Because of Myanmar's near encirclement by mountain ranges, international land transportation is virtually nonexistent. Historically, Myanmar has been dependent on sea and river transport externally and internally, supplemented in modern times by the airplane. The Myanmar Road, connecting Lashio with Kunming in southern China, and the Ledo Road between Myitkyina and Ledo in Assam, northeastern India, are the only land ties between Myanmar and adjacent nations. There were an estimated 28,200 km (17,523 mi) of roads in 2002, but only 3,440 km (2,138 mi) were paved. In 2000, Myanmar had about 73,900 passenger cars and 49,300 commercial vehicles.
Myanmar's railway system, a government monopoly, operates 3,991 km (2,480 mi) of track, all of which is meter-gauge in 2002. The main lines are from Yangon (Rangoon) to Prome (259 km/161 mi) and from Yangon to Mandalay (621 km/386 mi) and then to Myitkyina (1,164 km/723 mi from the capital).
Inland waterways, including some 12,800 km (7,954 mi) of navigable passages (25% of which are navigable by commercial vessels), are the key to internal transportation, partly compensating for limited railroad and highway development.
Some 500,000 small river craft ply the Irrawaddy (navigable for about 640 km/400 mi), the Salween, the Sittang, and numerous tributaries. The Irrawaddy Delta, the focus of most water transportation, has some 2,700 km (1,700 mi) of rivers and streams, providing a seaboard for all types of craft. The state merchant fleet totaled 35 ships in 2002, with a combined GRT of 382,084.

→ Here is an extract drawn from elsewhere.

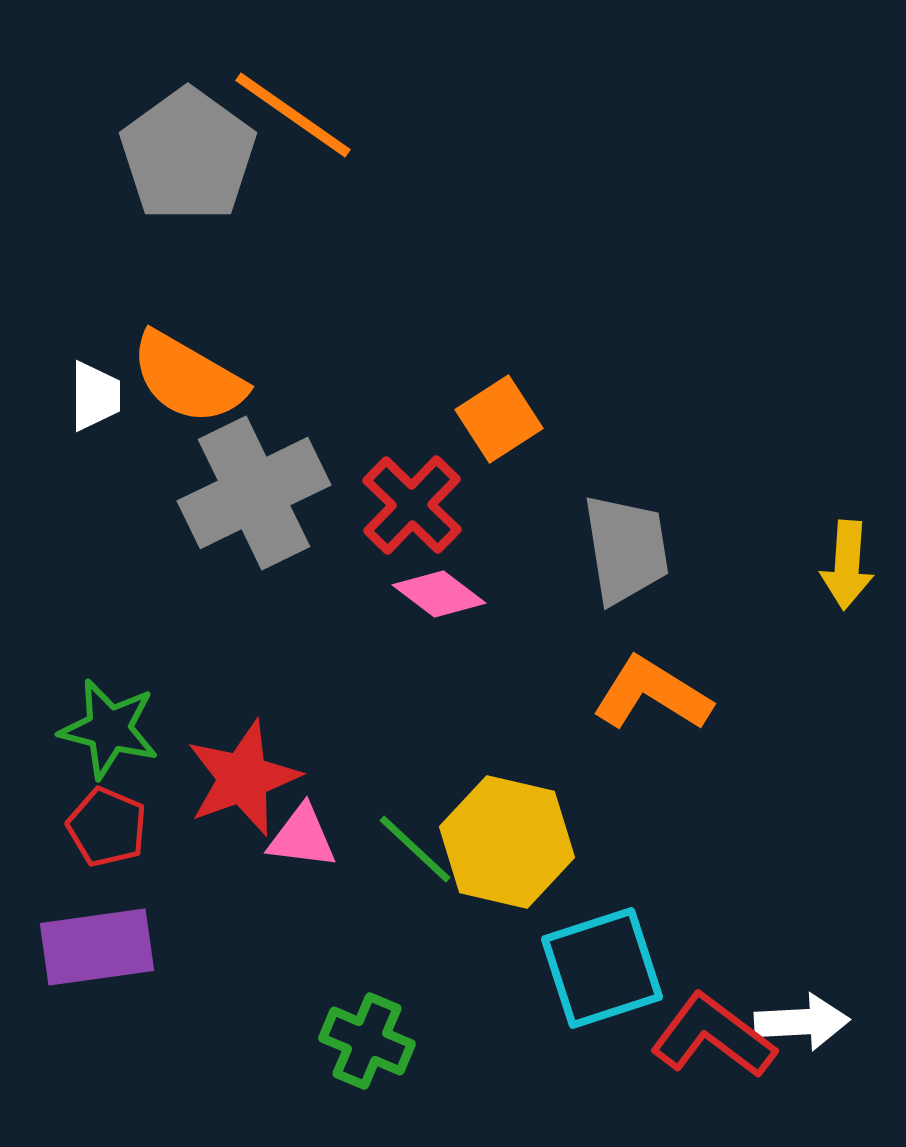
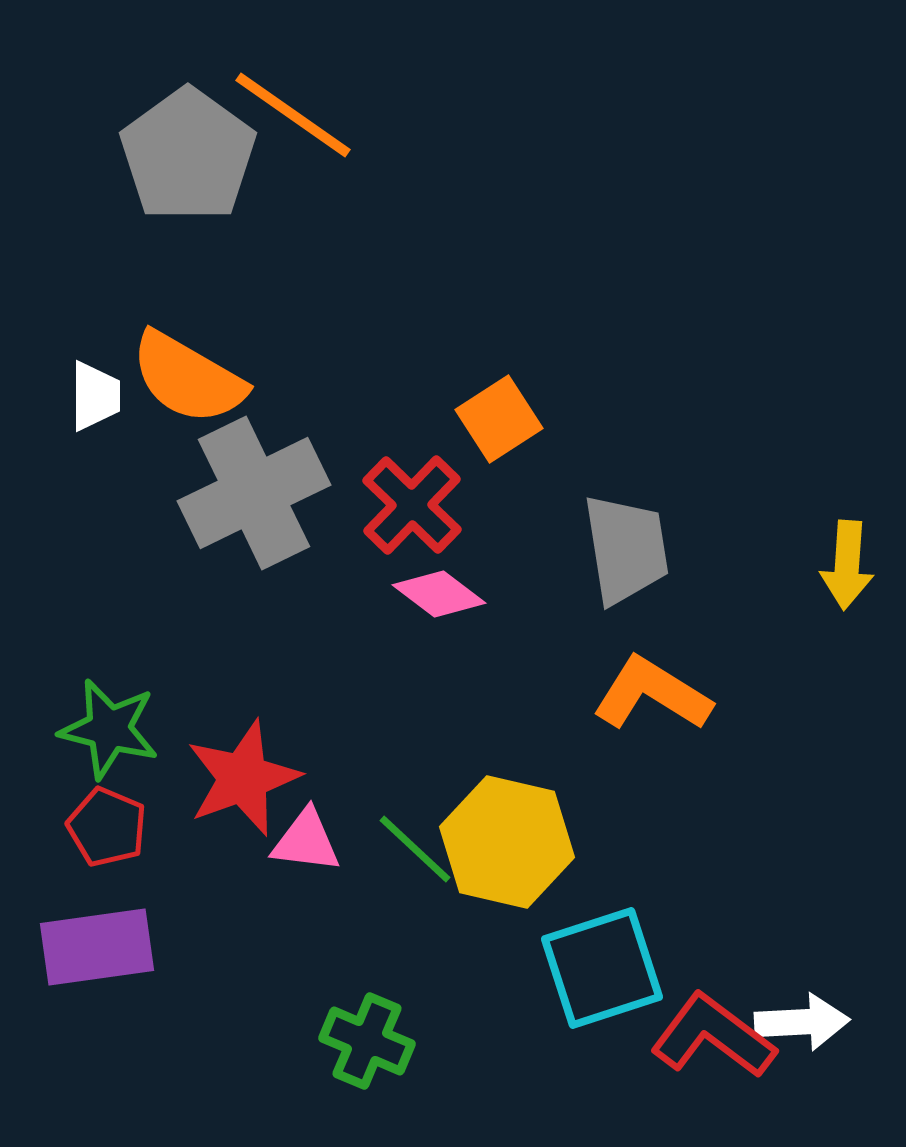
pink triangle: moved 4 px right, 4 px down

Ocean shipping, the traditional means of external transport, is controlled by the government, which operates coastal and ocean-going freight-passenger lines. Yangon, on the Rangoon River about 34 km (21 mi) inland from the Andaman Sea, is the chief port for ocean shipping, handling the majority of the country's seaborne trade; it is also the principal terminus for the highways, railroad, inland waterways, and airways. Other ports include Sittwe (Akyab), serving western Myanmar; Pathein (Bassein), serving the delta area; and Mawlamgine (Moulmein), Dawei (Tavoy), and Mergui, which handle mineral and timber exports of the Tenasserim region.
As of 2001 there were 80 airports, 8 with paved runways. Mingaladon, outside of Yangon, is the principal airport. In 2001, 398,200 passengers were carried on scheduled domestic and international airline flights.